I purchased seven items. While checking out, I noticed eight items on the slip.

“Good eyes, sir, good eyes,” he said as he dramatically crossed out the overcharge.

“And that’s a pint of varnish, not a quart.”

“We use liters. Confusion understandable.”

“And that’s a single generic block, not Harken double.”

“Only one digit off,” he said, smugly.

“You’re trying to cheat me,” I said, my eyes narrowing.

“Cheat!” he screamed. “How dare you! I no cheat esteemed visitors. On the graves of my honorable ancestors, no!”

“Liar, liar, pants on fire,” I said, getting right into it.

“You insult the honor of India, sir!” 

He tossed the bag and my change at me. I was smug now that the sales slip and the items in my bag matched, so I went away happy—until, a block away, I stopped to count my change. Dammit.

That evening at the Cochin University of Science and Technology, I told my tale of woe at a cocktail party. Expecting commiseration, I was shocked to discover all the listeners grinning.

“Ah,” a professor said pridefully, “an Indian never gives up.”

Of course, none of this compares with Madagascar, where they populated an entire abandoned World War II hospital with invalids to scam me out of $25. After I forked over the cash, they all picked up their crutches and dashed into the bush at Usain Bolt speeds, high-fiving each other as they jumped for joy.

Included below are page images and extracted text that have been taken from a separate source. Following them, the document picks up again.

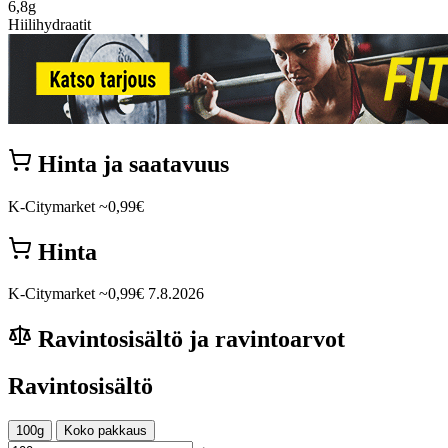
6,8g
Hiilihydraatit
Hinta ja saatavuus
K-Citymarket
~0,99€
Hinta
K-Citymarket
~0,99€
7.8.2026
Ravintosisältö ja ravintoarvot
Ravintosisältö
100g
Koko pakkaus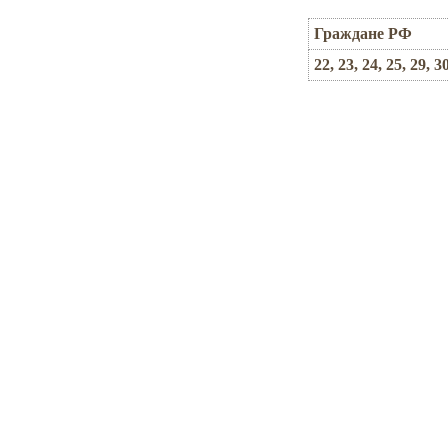
Граждане РФ
22, 23, 24, 25, 29, 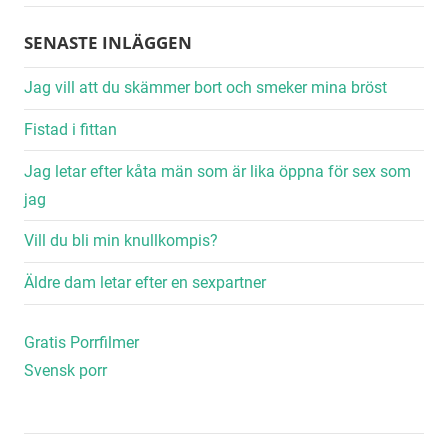
Alternative:
SENASTE INLÄGGEN
Jag vill att du skämmer bort och smeker mina bröst
Fistad i fittan
Jag letar efter kåta män som är lika öppna för sex som
jag
Vill du bli min knullkompis?
Äldre dam letar efter en sexpartner
Gratis Porrfilmer
Svensk porr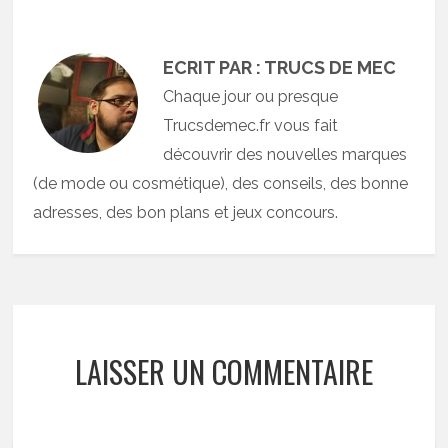
ECRIT PAR : TRUCS DE MEC
Chaque jour ou presque
Trucsdemec.fr vous fait
découvrir des nouvelles marques
(de mode ou cosmétique), des conseils, des bonne
adresses, des bon plans et jeux concours.
LAISSER UN COMMENTAIRE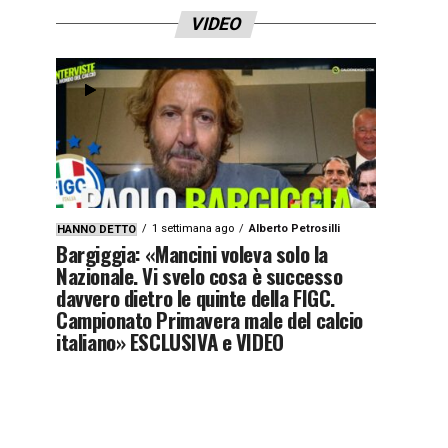
VIDEO
1 settimana ago
Alberto Petrosilli
HANNO DETTO
Bargiggia: «Mancini voleva solo la
Nazionale. Vi svelo cosa è successo
davvero dietro le quinte della FIGC.
Campionato Primavera male del calcio
italiano» ESCLUSIVA e VIDEO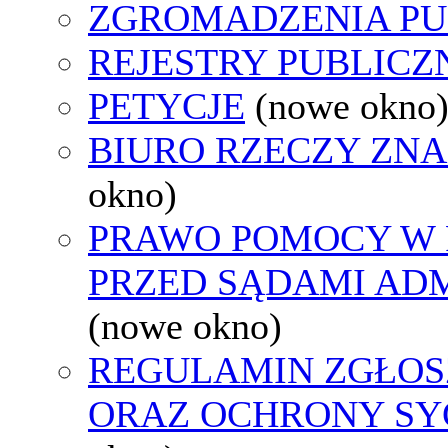
ZGROMADZENIA PU
REJESTRY PUBLICZ
PETYCJE
(nowe okno
BIURO RZECZY ZN
okno)
PRAWO POMOCY W 
PRZED SĄDAMI AD
(nowe okno)
REGULAMIN ZGŁO
ORAZ OCHRONY S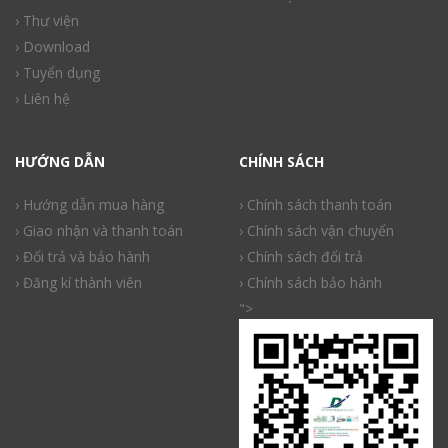
› Thư viện
› Download
› Tuyển dụng
› Liên hệ
HƯỚNG DẪN
CHÍNH SÁCH
› Hướng dẫn mua hàng
› Chính sách thanh toán
› Giao nhận và thanh toán
› Chính sách vận chuyển
› Đổi trả và bảo hành
› Chính sách đổi trả
› Đăng kí thành viên
› Chính sách bảo hành
">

But back to shipyards in the tropics. Monkeys are a real problem. Not only do they wait to get into your boat and make a mess while you’re at lunch, but they also steal your washing soap and eat it, or drink it if it’s dish soap, and then blow rainbow-hued bubbles from the wrong end all day long as you work.

Another common trick is the “­jack-stand shuffle.” One yard changed our poppets every time the workers ­trotted by. It took some real wrestling to bring that yard bill back down to earth.

And then there’s the “110 shocker,” where they not only charge Americans twice what they should for half the voltage, but they also tack on an additional $30 a day for the converter.

Monkeys are a real problem. Not only do they wait to get into your boat and make a mess while you’re at lunch, but they also steal your soap and eat it.

One yard in Polynesia charges a fortune for the small sheets of plastic to protect your topsides from the rough, dirty slings. “Otherwise,” noted the chic, beret-topped travel-lift driver, “your barely dried boot top might end up smeared midtopsides.”

On the plus side, they toss in a croissant each time you pass their “No cash, no splash” signage.

Don’t get me started on scaffolding. Half the fistfights in my life have been over scaffolding planks and rusty, ­teetering 55-gallon drums to balance them on.

And we haven’t even considered the bait-and-switch horrors of having the crew in Sri Lanka charge for Awlgrip but then spray your entire vessel with exterior latex.

But of all the places in the world, our worst haulout was on the Delmarva Peninsula in Maryland, where four extremely interested yard workers watched Carolyn and me take down our mizzen. Their main travel lift was on the blink. The quartet gleefully watched us for four hours, and then shamelessly billed us for an additional 16 hours of yard labor while saying, in appreciation, “Gee, we’ve never seen a couple lower their mizzen via the main halyard before.”

Some days, foreign or domestic, you just can’t win.